Use of N-to-N data transmission enables empty time in the transmission path to be minimized, improving the transmission efficiency.
Furthermore, with the present invention, it is possible to provide a recording medium on which a program that realizes N-to-N data transmission and reduces empty time in a transmission path to improve transmission efficiency has been recorded.

Claims (24)

1. A data transmission system comprising:
transmitting devices configured for bidirectional communication on a ring network, each transmitting device being configured to receive and copy a frame of data transmitted on said ring network and to retransmit said frame in opposite directions on said ring network when a source address of said frame does not coincide with an address of said each transmitting device and to not retransmit said frame of data when said source address does coincide with said address of said each transmitting device.

2. The data transmission system of claim 1 wherein said each transmitting device is configured to withhold transmission of a frame originating at said each transmitting device while another frame is being retransmitted to give priority to retransmission of received frames.

3. The data transmission system of claim 1 wherein said each transmitting device is configured to withhold transmission of a frame while another frame is being received from said network.

4. The data transmission system of claim 1 wherein said each transmitting device is configured to read a flag in said frame and to not retransmit said frame, when said flag is set.

5. The data transmission system of claim 1 wherein said each transmitting device is configured to read a flag in said frame and to copy said frame into a data buffer for use by said transmission device, when said flag is set.

6. The data transmission system of claim 1 wherein said each transmitting device is configured to read a flag in a received frame and to save a frame being transmitted while said received frame is being received, when said flag is set, to interrupt occupation of the ring network by said each transmission device.

7. A data transmission device comprising:
a bidirectional modem operable to perform bidirectional communications on a ring network;
and a processor circuit configured to cooperate with said modem to receive and copy a frame of data transmitted on said ring network and to retransmit said frame in opposite directions on said ring network when a source address of said frame does not coincide with an address of said data transmission device and to not retransmit said frame of data when said source address does coincide with said address of said data transmission device.

8. The data transmission device of claim 7 wherein said processor circuit is configured to withhold transmission of a frame originating at said transmitting device while another frame is being retransmitted to give priority to retransmission of received frames.

9. The data transmission device of claim 7 wherein said processor circuit is configured to withhold transmission of a frame while another frame is being received from said network.

10. The data transmission device of claim 7 wherein said processor circuit is configured to read a flag in said frame and to not retransmit said frame when said flag is set.

11. The data transmission device of claim 7 wherein said processor circuit is configured to read a flag in said frame and to copy said frame into a data buffer for use by said transmission device, when said flag is set.

12. The data transmission device of claim 7 wherein said processor circuit is configured to read a flag in a received frame and to save a frame being transmitted while said received frame is being received, when said flag is set, to interrupt occupation of the ring network by said transmission device.
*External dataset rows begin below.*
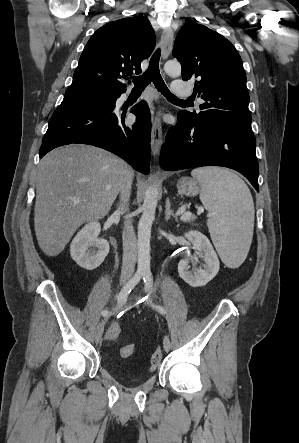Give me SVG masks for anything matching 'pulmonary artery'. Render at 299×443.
Returning <instances> with one entry per match:
<instances>
[{
	"label": "pulmonary artery",
	"instance_id": "e3ab8cb5",
	"mask_svg": "<svg viewBox=\"0 0 299 443\" xmlns=\"http://www.w3.org/2000/svg\"><path fill=\"white\" fill-rule=\"evenodd\" d=\"M172 92L179 97H188L192 94L191 88L180 80H175L172 83Z\"/></svg>",
	"mask_w": 299,
	"mask_h": 443
}]
</instances>
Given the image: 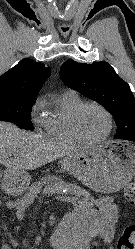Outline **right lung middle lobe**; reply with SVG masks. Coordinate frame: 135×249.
<instances>
[{"mask_svg": "<svg viewBox=\"0 0 135 249\" xmlns=\"http://www.w3.org/2000/svg\"><path fill=\"white\" fill-rule=\"evenodd\" d=\"M35 100L34 97L0 94V121L11 122L20 128L33 130L30 111Z\"/></svg>", "mask_w": 135, "mask_h": 249, "instance_id": "obj_1", "label": "right lung middle lobe"}]
</instances>
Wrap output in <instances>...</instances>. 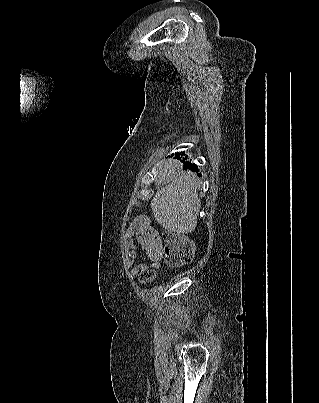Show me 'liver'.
<instances>
[{"mask_svg": "<svg viewBox=\"0 0 319 403\" xmlns=\"http://www.w3.org/2000/svg\"><path fill=\"white\" fill-rule=\"evenodd\" d=\"M180 167L182 164L174 160L162 166L151 208L155 220L163 228L187 234L197 226L201 202L197 193L196 175L184 172ZM163 182L167 184L164 186Z\"/></svg>", "mask_w": 319, "mask_h": 403, "instance_id": "1", "label": "liver"}]
</instances>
13. A method of operating a data transmission device, the method comprising:

receiving and copying a frame of data transmitted on a ring network;
retransmitting said frame in opposite directions on said ring network when a source address of said frame does not coincide with an address of said data transmission device; and not retransmitting said frame of data when said source address does coincide with said address of said data transmission device.

14. The method of claim 13 further comprising withholding transmission of a frame originating at said transmitting device while another frame is being retransmitted to give priority to retransmission of received frames.
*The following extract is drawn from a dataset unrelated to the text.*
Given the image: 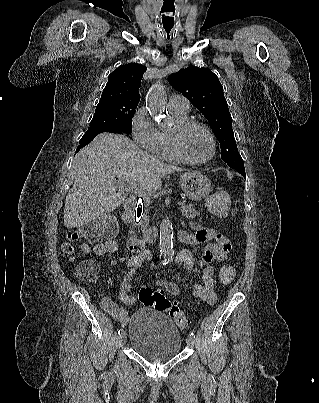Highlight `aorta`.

15. The method of claim 13 further comprising withholding transmission of a frame while another frame is being received from said network.
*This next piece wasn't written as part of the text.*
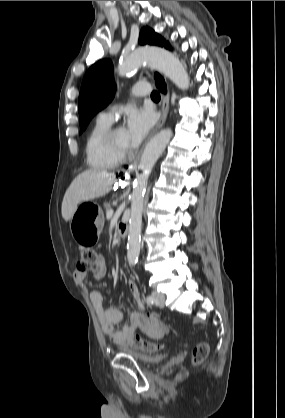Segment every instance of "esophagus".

16. The method of claim 13 further comprising reading a flag in said frame and not retransmitting said frame when said flag is set.

17. The method of claim 13 further comprising reading a flag in said frame and copying said frame into a data buffer for use by said transmission device when said flag is set.

18. The method of claim 13 further comprising reading a flag in a received frame and saving a frame being transmitted while said received frame is being received when said flag is set, to interrupt occupation of the ring network by said transmission device.

19. A computer readable medium comprising codes for directing a processor circuit to:
receive and copy a frame of data transmitted on a ring network;
retransmit said frame in opposite directions on said ring network when a source address of said frame does not coincide with an address of a data transmission device associated with said processor circuit; and not retransmit said frame of data when said source address does coincide with said address of said data transmission device.

20. The computer readable medium of claim 19 further comprising codes for directing said processor circuit to withhold transmission of a frame originating at said transmitting device while another frame is being retransmitted to give priority to retransmission of received frames.

21. The computer readable medium of claim 19 further comprising codes for directing said processor circuit to withhold transmission of a frame while another frame is being received from said network.

22. The computer readable medium of claim 19 further comprising codes for directing said processor circuit to read a flag in said frame and to not retransmit said frame when said flag is set.

23. The computer readable medium of claim 19 further comprising codes for directing said processor circuit to read a flag in said frame and to copy said frame into a data buffer for use by said transmission device when said flag is set.

24. The computer readable medium of claim 19 further comprising codes for directing said processor circuit to read a flag in a received frame and to save a frame being transmitted while said received frame is being received, when said flag is set, to interrupt occupation of the ring network by said transmission device.